カナデスイーツ
時系列はあるので
順番に読んでいただくのを
お勧めしておりますが、
基本的には1話で区切りのある
恋愛小説です。
理緒:
主人公。
京都在住のだめ女。
元、だめ女と信じたい今日この頃。
奏:
関東在住の残念なイケメンことかなで。
理緒の彼。
残念とされる所以の1つは確認済み。
理緒の1個下。
カナデスイーツ
べたべたに甘くて
私を満たす
これで足りないなんて
誰が言える?
「堂々としてればいいから」
「…?」
退院から約3週間。
喉もかなり良くなって、お米もそのまま食べれそうな程に回復。
そんな日に京都から戻ってきていた私は、奏とのデートを満喫していた。
来たことのない、都会のど真ん中。
その時のセリフである。
唐突すぎてよくわからないけど、堂々と…?
「…はい、乗って」
エレベーターが開く。
言われるままに乗り込み、きょとんとしていた私の頬を、奏はむに、と摘まんだ。
「ほあ?」
「ふふ」
ちーん。
…がーーーっ
「っ!!?」
……ドアが開いたその時、私は全てを理解した。
ちょ、ちょ、ちょっと!!!
言ってよ、連れてきてくれるなら!!
そこは芸能人御用達の超高級焼肉屋の、超高級ライン店だったのだ。
…席に通されると、なんと着物の女性が前掛けを取り付けてくれる。
失礼します、とか言って、ねえ!
そ、それくらい自分で結べますから!
そわそわしてやばい。
それなのに、奏は済ました顔でエプロン結ばれてるし、必死で私もそれに倣う。
それでも、心の中はひーひーしていた。
ドレスコードは無いらしいが、私のカジュアルスタイルと言ったら…。
奏はそれなりにきっちりしていて…まぁいつも品があるわけだけど…紳士然としているし。
どうしよ…私釣り合ってない…。
悶々としている私をよそに、さらさらと注文を済ませ、人がいなくなると奏は微笑んだ。
「セレブ気分味わえるよね」
「ほあぁ…私は必死だよ奏~~」
「や、俺だってこんなとこ来ないからね?…エプロン付けてくれんだよ、びっくりだよね」
「何か慣れてるみたいに見えた…奏はセレブだよぉう~」
「庶民です」
ぴしゃりと言って、とりあえず、とメニューを見せてくれる。
「理緒食べてみたいのある?今日は退院祝い、退職祝い、早いけど引越し祝いとかもろもろだから、何か選びなさい」
私は少し考えて、一品、甘えるべきと判断した。
奏が私のためにしてくれてるのを、無下にするのは失礼だし…その気持ちが嬉しかったから。
「あ、これ美味しそう」
「頼んだ」
「じゃあこれ?」
「頼んだ」
「……こ、これ…」
「…たーのーんーだー」
「ええ~、食べたいの先に頼まれてるようー」
「あ、じゃあこれ行く?1枚でこのお値段、どーん」
見せられたお肉に、私は驚愕した。
「ぶっ…何その高級お肉…!」
「理緒、食べたい?」
「た、た、食べたい以前に高すぎて」
震えます、震えちゃいます。
「……」
奏は思案げに私を眺めてうんうんと頷いた。
そこにまずはサラダがやってくる。
その店員さんを呼び止めると、奏ってば!
なんとさっきのお肉を頼むじゃないか!
「…っ」
ぱくぱくしていると、目が合った奏が微笑んだ。
「いいの食べよう。

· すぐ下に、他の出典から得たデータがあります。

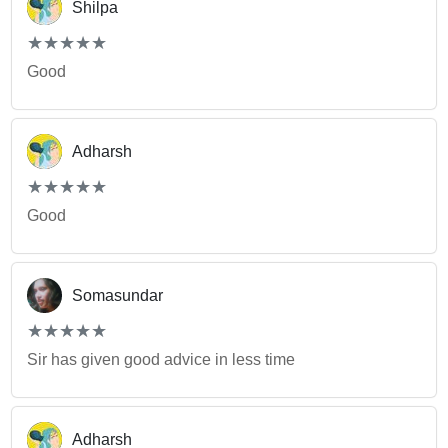
Shilpa
(*)
(*)
(*)
(*)
(*)
★
★
★
★
★
★
★
★
★
★
Good
Adharsh
(*)
(*)
(*)
(*)
(*)
★
★
★
★
★
★
★
★
★
★
Good
Somasundar
(*)
(*)
(*)
(*)
(*)
★
★
★
★
★
★
★
★
★
★
Sir has given good advice in less time
Adharsh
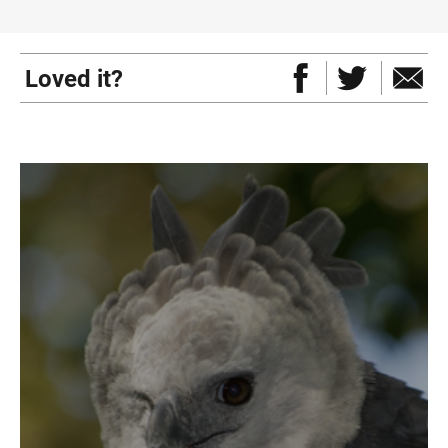
Loved it?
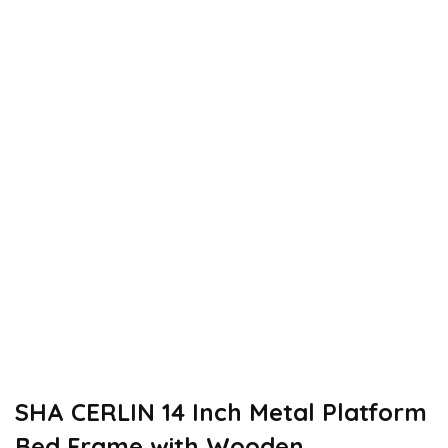
SHA CERLIN 14 Inch Metal Platform
Bed Frame with Wooden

理緒はいろいろ頑張っててえらかったよ」
「……!」
「だから、ご褒美」
そんな、そんなことない。
きゅーっと胸が苦しくなった。
私を頑張らせてくれるのは、奏だ。
奏が私の背を押してくれるから…。
「そんなに、甘やかしたらだめなの」
嬉しくて、恥ずかしくて、甘やかされるのに慣れなくて。
思わず目を逸らし、頬を覆う。
「甘やかされたらよろしい。それが普通になったら困るけど」
「なっ、ならないよっ」
「ならよい。こういう時は甘えさせてあげるよ。理緒が頑張ってるから」
そう言ってから、とろけそうな甘い声で、奏は続けた。
だから、甘えておいで。
俺の可愛いお姫様。
かぁーっと血が熱を帯びる。
うわ、どうしよ、何これ。
こんな甘やかされたら、どうしていいかっ…。
「姫違うの…」
呻くように言ったら、タイミングいいのか悪いのかお肉が運ばれてきた。
奏は店員が出て行くのを待って、意地悪そうな笑みをこぼす。
「顔が紅いよ理緒?」
「火が熱いんですー」
ぷんと口を尖らせれば、楽しそうで満足そうな笑顔。
その花がほころんだような笑顔は、営業スマイルじゃなく、ホントの奏の表情だ。
私はつい嬉しくなって、一緒に笑ってしまった。
可愛い可愛いと連呼しながら、甘やかし攻撃をやめない奏。
その手はお肉を取り分けてくれて、私に手伝わせる気が無いらしい。
「あのう、奏」
「おひめは待っていればよい」
「まだ何も言ってないもん…」
「言ってみてもいいよ」
「私もお肉焼き…」
「だめです」
「まだ途中…」
「だめです」
「むー…」
何故かお見通しである。
そんなにわかりやすいかなぁ…?
ちょっと悔しいので、ポーカーフェイスをすることにした。
仕事モードをオンにして、いわゆる外面をかぶれば、私だって…!
「おひめ。お肉を食べなさい、冷める」
「ふあ!?は、はいっ」
撃沈である。
不意打ちである。
「もー、ずるいー」
「そんなにお肉欲しいの?よしよし乗せてあげるね」
「違うってばあ!」
こんな日常が、もうすぐやってくるのだろうか。
堪能しながら、そんなことを思った。
「引越しいつ?」
「んとー来週の水曜午前中かな」
「その日休む」
「は、え?」
「ん?」
「何で…?」
「お手伝いとかいるかなーって」
「だ、だめだよ、大丈夫だよ?1人でも…それに私、今までも1人でやってきたし…」
「……なら休んでゲームする」
「あっ、それいいね、そうしなー?」
「……」
「あの…」
「……」
「…甘えるの慣れてないよう…。あの、それじゃ、あの、いてくれたら助かる…から、お願いしてもいい、かな」
「よろしい」
い、言わされたーー。
奏はよしよしと髪を撫でると、笑った。
「届かないとこも、俺なら届くよ」
「う、うんっ」
べたべたに甘くて
私を満たす
これで足りないなんて
誰が言える?
これが普通になることは、一生無いな、と思った。
理緒が京都から帰ると、
奏との関係が少しずつ変化。
恋愛って常にそんなものですよね。
次回はその一端を。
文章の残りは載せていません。